Referring to FIG. 15, the etch mask layer 102 is etched using the upper photoresist layer 104 and the mask layer 56 as etching masks.

Referring to FIG. 16, the upper photoresist layer 104 and the mask layer 56 are removed, and the insulating layer 52 is etched using the lower photoresist layer 102 as an etch mask. A fine insulating layer pattern is formed to overcome the resolution limit.

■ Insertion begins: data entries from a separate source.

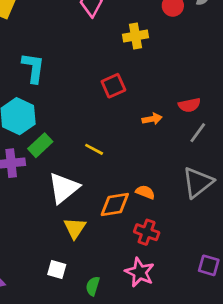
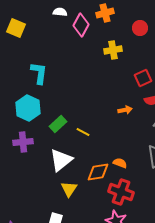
red square: (113, 86) -> (143, 78), moved
green rectangle: (40, 145) -> (58, 124), moved
red cross: (147, 232) -> (121, 192), size x1.4

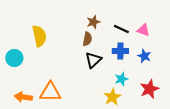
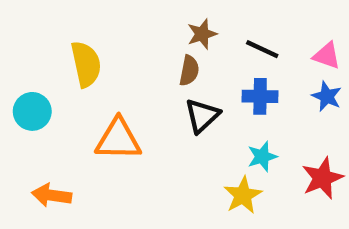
pink triangle: (143, 30) -> (327, 56), moved
blue star: (144, 56) -> (327, 96), moved
orange triangle: (50, 92) -> (118, 139), moved

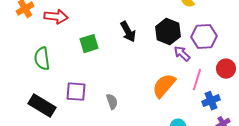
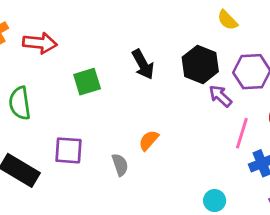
orange semicircle: (164, 86) -> (149, 140), moved, size x0.6

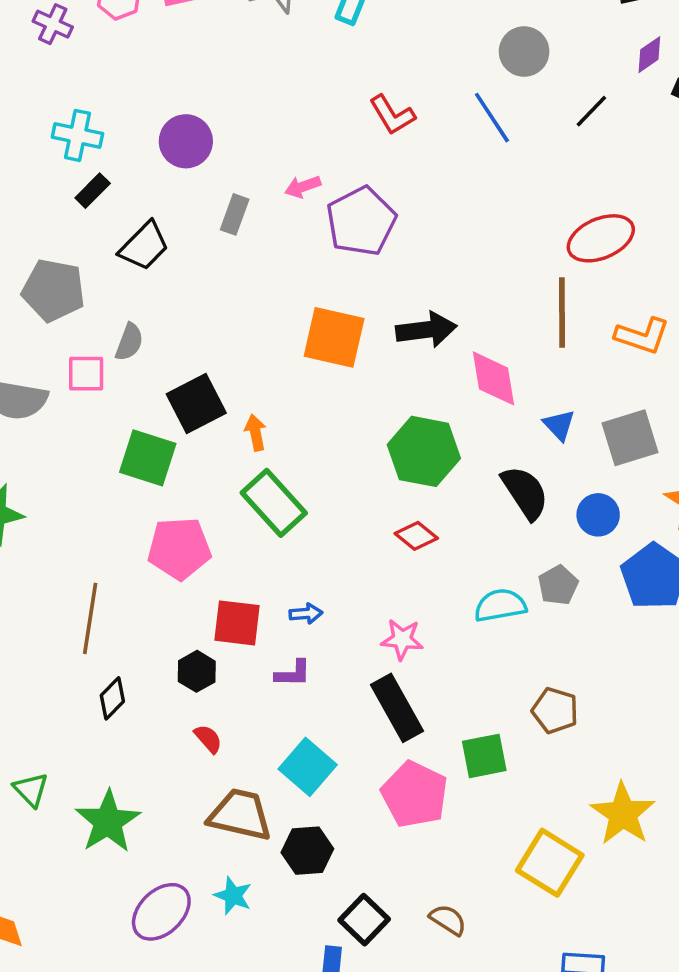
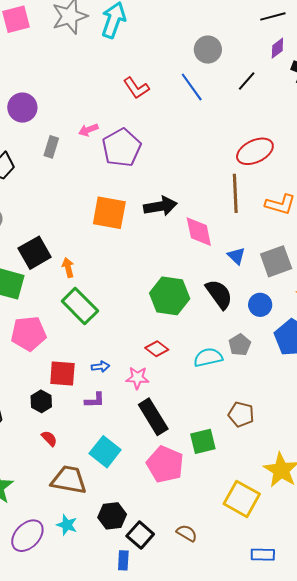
green hexagon: (424, 451) -> (170, 296), moved
red diamond: (416, 536) -> (157, 349), moved
pink star: (402, 639) -> (137, 378), moved
black hexagon: (307, 851) -> (112, 516), moved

As described above, according to the present invention, after depositing hydrogenated amorphous carbon, which is a material having very good uniformity, on the photoresist pattern and then anisotropically etching and remaining only on the sidewalls of the photoresist pattern, they are used as an etching mask. By etching, it is possible to form a fine pattern that can overcome the resolution limitation of the photographic process.

Claims (4)

Forming a material layer on which the pattern is to be formed on the semiconductor substrate; Depositing and then patterning the photoresist on the material layer to form a photoresist pattern for use as an etch mask; Forming a mask layer by depositing hydrogenated amorphous carbon having a very good uniformity on the resultant formed photoresist pattern; Performing an anisotropic etching process on the resultant product on which the mask layer is formed, and leaving the mask layer only on the photoresist pattern sidewalls; And And forming a fine material layer pattern by etching the material layer by using the photoresist pattern and the mask layer as an etching mask. The method of claim 1, further comprising forming an anti-reflection film on the material layer after the first step. The method of claim 2, wherein the anti-reflection film is formed using amorphous carbon. The method of claim 1, wherein the photoresist layer comprises a multi-layer photoresist in which a lower photoresist layer, an etching mask layer, and an upper photoresist layer are stacked.